The Washington Post reports that the National Guard has been commissioned to hand out water to residents of Flint, MI after the city has been in a state of emergency over its tainted water.
It is suspected that the city of almost 100,000 has been using water contaminated with lead as early as February 2015. There’s also evidence showing that the state was aware of the water crisis long before it declared a state of emergency and made its residents aware of the issue.

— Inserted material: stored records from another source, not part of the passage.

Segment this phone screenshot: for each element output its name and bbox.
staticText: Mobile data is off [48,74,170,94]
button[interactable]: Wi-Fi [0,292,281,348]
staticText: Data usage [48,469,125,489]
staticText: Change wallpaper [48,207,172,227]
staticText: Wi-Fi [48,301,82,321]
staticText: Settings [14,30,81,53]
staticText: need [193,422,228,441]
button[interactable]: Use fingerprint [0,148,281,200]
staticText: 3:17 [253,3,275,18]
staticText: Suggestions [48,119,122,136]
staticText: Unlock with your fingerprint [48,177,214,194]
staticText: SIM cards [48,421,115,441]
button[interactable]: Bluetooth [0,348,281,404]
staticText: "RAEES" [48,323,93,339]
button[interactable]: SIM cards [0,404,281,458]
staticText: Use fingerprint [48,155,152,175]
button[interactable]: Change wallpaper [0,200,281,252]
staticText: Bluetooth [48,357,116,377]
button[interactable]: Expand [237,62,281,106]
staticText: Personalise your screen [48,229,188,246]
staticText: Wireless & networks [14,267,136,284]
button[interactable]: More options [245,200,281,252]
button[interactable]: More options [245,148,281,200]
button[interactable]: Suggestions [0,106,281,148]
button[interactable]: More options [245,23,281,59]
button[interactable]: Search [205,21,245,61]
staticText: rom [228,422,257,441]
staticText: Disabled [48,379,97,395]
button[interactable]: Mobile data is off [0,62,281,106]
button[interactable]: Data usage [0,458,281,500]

The town is known for its largely Black and disenfranchised population; many feel that the water crisis is only another example of the local government’s disregard for residents’ health and livelihood:
For Gladyes Williamson, 61, a former worker at the Buick engine plant in Flint, apologies, free water and promises are meaningless. She, like many people in this city with a well-documented history of chronic unemployment and blight, says she believes they are the collateral damage of a coverup. She stood outside city hall Monday lugging a jug half-filled with orange water she says has been flowing out of her tap all summer.

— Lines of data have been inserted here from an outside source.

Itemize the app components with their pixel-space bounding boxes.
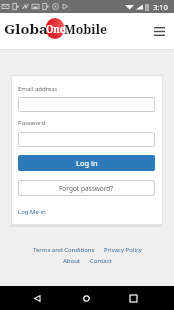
staticText: Log in [76,158,98,168]
button[interactable]: Menu [149,21,169,41]
staticText: One [46,22,65,36]
staticText: Email address [18,85,58,93]
button[interactable]: Log Me in [18,208,46,216]
button[interactable]: Home [75,287,98,310]
button[interactable]: Log in [18,155,155,171]
staticText: Forgot password? [59,184,114,193]
button[interactable]: Recents [122,287,145,310]
button[interactable]: Password input [18,132,155,147]
button[interactable]: Back [25,287,48,310]
button[interactable]: Privacy Policy [104,246,142,254]
button[interactable]: Forgot password? [18,180,155,196]
button[interactable]: Email address input [18,97,155,112]
staticText: 3:10 [153,2,168,12]
button[interactable]: About [63,257,81,265]
staticText: Global [4,20,54,38]
staticText: Mobile [64,20,108,38]
button[interactable]: Terms and Conditions [33,246,95,254]
staticText: Password [18,119,46,127]
button[interactable]: Contact [90,257,112,265]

“We are expendable,” she says.
The US Department of Justice and the Environmental Protection Agency is looking into the scandal, and a top official of Michigan’s Environmental Quality Department has stepped down from his role. The agency has also reverted the area’s water supply.

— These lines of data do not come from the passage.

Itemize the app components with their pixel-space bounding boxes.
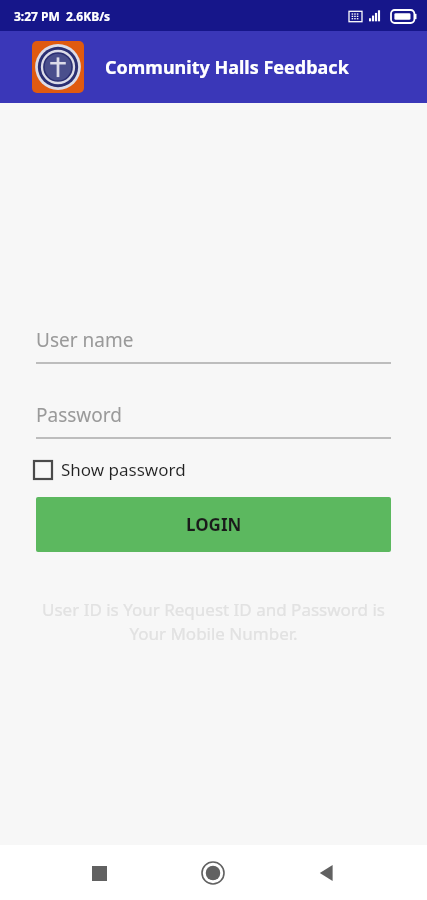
button[interactable]: Recent apps bbox=[76, 850, 122, 896]
staticText: Password bbox=[36, 402, 122, 428]
button[interactable]: App logo bbox=[32, 41, 84, 93]
staticText: Community Halls Feedback bbox=[105, 55, 349, 80]
button[interactable]: User name bbox=[36, 327, 391, 364]
staticText: User name bbox=[36, 327, 134, 353]
button[interactable]: LOGIN bbox=[36, 497, 391, 552]
button[interactable]: Back bbox=[304, 850, 350, 896]
staticText: LOGIN bbox=[186, 513, 242, 536]
button[interactable]: Home bbox=[190, 850, 236, 896]
staticText: 3:27 PM 2.6KB/s bbox=[14, 8, 111, 24]
staticText: User ID is Your Request ID and Password … bbox=[24, 598, 403, 645]
button[interactable]: Password bbox=[36, 402, 391, 439]
button[interactable]: Show password bbox=[32, 455, 188, 484]
staticText: Show password bbox=[61, 458, 186, 481]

However, local children have already displayed signs of lead poisoning, a condition that can have irreparable damage on their physical and mental health. Residents are also frustrated by the hassle they’ve now been tasked with in using and gaining access to such a limited supply of safe water for daily life, as it has complicated simple activities like having meals, showering and commuting to work.
Marc Edwards, a national expert on water quality from Virginia Tech that has been testing the city’s water says that fixing the corrosion in the city’s water system could cost Flint as much as $20 to $200 million while building a new system all together could cost as much as $1.5 billion.